Gassens Vorstandskollege Stephan Hofmeister betonte erneut die Schlüsselrolle der niedergelassenen Ärzte im Kampf gegen die Coronapandemie. Nach wie vor würden sechs von sieben Coronapatienten in den Praxen niedergelassener Ärzte versorgt. „Der Schutzwall für die Krankenhäuser hat gehalten“, sagte Hofmeister. Für mehr als 55 Prozent der Menschen sei der Hausarzt bei Coronaverdacht der erste Ansprechpartner. Das habe eine Umfrage im Auftrag der KBV Anfang Mai ergeben.
Patienten zufrieden mit der Arbeit der Ärzte
Dabei hätten sich die Befragten überwiegend zufrieden mit der Arbeit der niedergelassenen Ärzte in der Coronakrise gezeigt (50,2 Prozent). Allerdings hätten 35 Prozent der Befragten erklärt, sie könnten dies nicht beurteilen. Diese Bürger seien vermutlich gar nicht beim Arzt gewesen seien, sagte der KBV-Vize.
Die wirtschaftlichen Auswirkungen der Coronapandemie mit steigenden Arbeitslosenzahlen und Unternehmensinsolvenzen werden sich nach Ansicht der KBV in höheren Beiträgen der Krankenkassen niederschlagen.

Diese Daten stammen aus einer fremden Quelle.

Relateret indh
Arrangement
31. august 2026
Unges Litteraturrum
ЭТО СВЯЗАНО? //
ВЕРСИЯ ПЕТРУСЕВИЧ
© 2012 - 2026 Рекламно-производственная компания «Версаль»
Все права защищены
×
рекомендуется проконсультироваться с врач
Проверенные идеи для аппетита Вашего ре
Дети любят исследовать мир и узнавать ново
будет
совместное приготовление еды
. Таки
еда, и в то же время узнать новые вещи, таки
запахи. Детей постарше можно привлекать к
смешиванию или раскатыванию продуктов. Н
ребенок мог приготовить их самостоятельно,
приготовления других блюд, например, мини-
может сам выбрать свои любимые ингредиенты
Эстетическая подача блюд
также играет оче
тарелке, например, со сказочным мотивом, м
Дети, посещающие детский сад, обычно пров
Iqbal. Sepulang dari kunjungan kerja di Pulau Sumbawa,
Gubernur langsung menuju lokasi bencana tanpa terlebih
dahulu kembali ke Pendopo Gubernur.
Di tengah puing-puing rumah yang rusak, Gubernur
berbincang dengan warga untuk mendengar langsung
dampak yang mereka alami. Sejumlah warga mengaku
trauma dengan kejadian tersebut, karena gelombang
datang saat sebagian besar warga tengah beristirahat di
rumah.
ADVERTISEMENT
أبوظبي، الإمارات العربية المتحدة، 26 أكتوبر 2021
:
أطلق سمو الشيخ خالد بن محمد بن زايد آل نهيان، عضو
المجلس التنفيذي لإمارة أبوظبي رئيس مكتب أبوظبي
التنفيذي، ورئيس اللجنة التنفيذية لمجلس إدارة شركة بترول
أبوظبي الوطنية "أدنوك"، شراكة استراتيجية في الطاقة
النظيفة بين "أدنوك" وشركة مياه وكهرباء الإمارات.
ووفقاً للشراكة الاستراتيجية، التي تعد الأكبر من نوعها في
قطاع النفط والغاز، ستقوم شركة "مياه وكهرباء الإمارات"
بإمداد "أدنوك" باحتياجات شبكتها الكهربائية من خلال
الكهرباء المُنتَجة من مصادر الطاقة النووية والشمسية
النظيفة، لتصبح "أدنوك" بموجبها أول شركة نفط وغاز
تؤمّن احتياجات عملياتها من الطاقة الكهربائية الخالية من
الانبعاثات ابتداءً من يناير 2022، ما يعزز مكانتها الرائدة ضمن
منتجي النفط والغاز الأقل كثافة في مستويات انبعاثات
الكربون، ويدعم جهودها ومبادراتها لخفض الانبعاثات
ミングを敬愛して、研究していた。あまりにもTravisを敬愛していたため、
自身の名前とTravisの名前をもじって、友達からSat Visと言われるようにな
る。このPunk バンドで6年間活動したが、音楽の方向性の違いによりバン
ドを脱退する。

Wichtig sei hier, dass die Finanzierung versicherungsfremder Leistungen den Krankenkassen nicht auch noch aufgebürdet werde, erklärte der KBV-Vorsitzende Gassen. Darunter falle beispielsweise die nicht anlassbezogene Testung auf das SARS-CoV-2-Virus im Rahmen der Pandemiebekämpfung.
Auf die Honorare der Vertragsärzte und -psychotherapeuten wird sich die angespannte Finanzlage der Kassen aber Gassen zufolge nicht auswirken. Die Kriterien für die Honorarverhandlungen seien gesetzlich festgelegt. „Aber es dürfte deutlich schwieriger werden, über die Aufnahme neuer Leistungen in den EBM zu verhandeln“, vermutete er.
Die Coronapandemie habe aber auch gezeigt, dass man mit Spardiktaten im Gesundheitswesen vorsichtig sein sollte, sagte Gassen. Dass das deutsche Gesundheitswesen im internationalen Vergleich gut ausgestattet sei, habe hierzulande Schlimmeres verhütet.
Frühzeitige Tests ohne Kosten für die Versicherten, mehr als 500 Fieberpraxen und eine strikte Trennung von „normalen“ Patienten und Coronaverdachtsfällen hätten zum derzeitigen Erfolg bei der Eindämmung der Pandemie beitragen. Inzwischen sei man dabei, auch das Problem mangelnder Schutzausrüstung in den Griff zu bekommen. Ob es eine zweite oder gar dritte Infektionswelle geben werde, sei ungewiss, sagte Gassen. Das KV-System sei aber gut aufgestellt.